Haha what a cool dude


----------



## aluz (Jul 24, 2011)

Nice car, Skipper is really living the good life!


----------



## Jonah (Feb 3, 2013)

Something was drawing me to log on to talk budgies...now I know what it was...

Skipper of course has a ride that a stud like him would be expected to be found in. Off in the distance across the water, young hen's search frantically for the binocular's to get a better look at the famous adventurer...


----------



## eduardo (Jul 24, 2011)

*Oh my, I need to become Skipper's friend asap LOL!*


----------



## Cody (Sep 5, 2013)

That car was made for him, he looks so good in it.


----------



## FaeryBee (May 9, 2011)

*Skipper seems to be on his way to the private dock to board his yacht for an afternoon out on the water.

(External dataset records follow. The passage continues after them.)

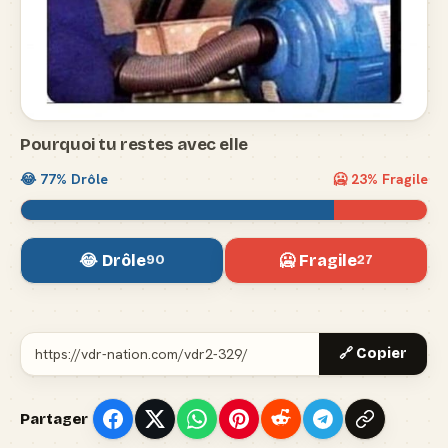
Pourquoi tu restes avec elle
😂
77
% Drôle
🥶
23
% Fragile
😂 Drôle
🥶 Fragile
90
27
🔗 Copier
Partager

What a life this guy leads! *


----------



## Jedikeet (Feb 3, 2014)

Skipper is Da Man and my hero who I live vicariously through!

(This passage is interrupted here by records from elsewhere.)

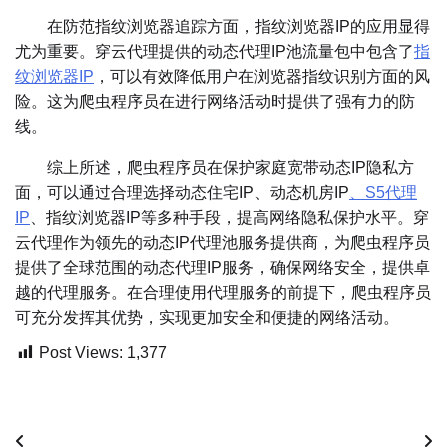
在防范指纹浏览器追踪方面，指纹浏览器IP的应用显得
尤为重要。穿云代理提供的动态代理IP池流量包中包含了
指
纹浏览器IP
，可以有效降低用户在浏览器指纹识别方面的风
险。这为爬虫程序员在进行网络活动时提供了强有力的防
线。
综上所述，爬虫程序员在保护家庭宽带动态IP隐私方
面，可以通过合理选择动态住宅IP、动态机房IP
、S5代理
IP
、指纹浏览器IP等多种手段，提高网络隐私保护水平。穿
云代理作为领先的动态IP代理池服务提供商，为爬虫程序员
提供了全球范围的动态代理IP服务，确保网络安全，提供卓
越的代理服务。在合理使用代理服务的前提下，爬虫程序员
可充分发挥其优势，实现更加安全和便捷的网络活动。
Post Views:
1,377
文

_'On the next Lifestyles of the Rich and Famous Birdies, we are honored to tag along the lavish and extraordinary lifestyle of superstar budgie Skipper and his wonderful and expensive toys!'_


----------



## Jo Ann (Sep 3, 2011)

*Skipper's*

Will he or won't he invite a certain young miss to join him on a sea adventure?
Stay tuned!!! Gota love that car and dat Budgie. Jo Ann


----------



## despoinaki (Aug 4, 2012)

Yes.He is a Hollywood star ready to be introduced to the ladies and celebrate his new movie: "007: Casino Royale"!


----------



## FaeryBee (May 9, 2011)

*I do believe Skipper is so used to being out on his adventures he may become an adrenaline junkie. 

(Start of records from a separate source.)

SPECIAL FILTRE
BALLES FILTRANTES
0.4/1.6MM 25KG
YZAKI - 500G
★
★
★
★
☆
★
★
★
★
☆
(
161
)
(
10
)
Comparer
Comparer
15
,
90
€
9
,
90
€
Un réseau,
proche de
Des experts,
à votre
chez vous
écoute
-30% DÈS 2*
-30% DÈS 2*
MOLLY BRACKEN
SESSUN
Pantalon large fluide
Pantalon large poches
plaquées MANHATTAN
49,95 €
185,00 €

So far he's managed to keep his loving demeanor as well and loves "kisses" so little Sprite shouldn't give up hope... *


----------



## budgiebabie (May 8, 2014)

Love it! So creative


----------



## FaeryBee (May 9, 2011)

*Thanks to everyone who took the time to check in on Skipper and comment on his latest adventure! :wave:*


----------



## Trimath (Jan 10, 2013)

Ahh!Skipper,
You can go from high flying adventures to the suave man-about-town with such ease... no wonder the ladies are all vying to be THE one sitting beside you in your Studmobile.Rock on, you versatile boy!


----------



## NanaLucy129 (Dec 5, 2011)

*Coco says she would like to ride on his yacht, but none of that kissy stuff! In fact, she could be quite helpful if anyone falls overboard. She would love to run around the yacht throwing life preservers into the water. She has a bit of compulsive behavior in throwing things from a high place.

Today she threw every jack she had on her roof onto the floor. Then I put them all back up and it ends up being a fun game. She will do it even if I don't pick them up.:S*


----------



## AnimalKaperz (Jun 19, 2012)

Love the budgie man, love the car and I especially love the " little " tender waiting to take him out to his BIG yacht! 

Terra wants his number .... she's been looking for a sugar budgie to keep her in a style she'd like to become accustomed to!


----------



## SPBudgie (Nov 11, 2008)

*Ooooo - Sweet Ride, Little Man Skipper! So suave, so undeniably COOOOOOL...*


----------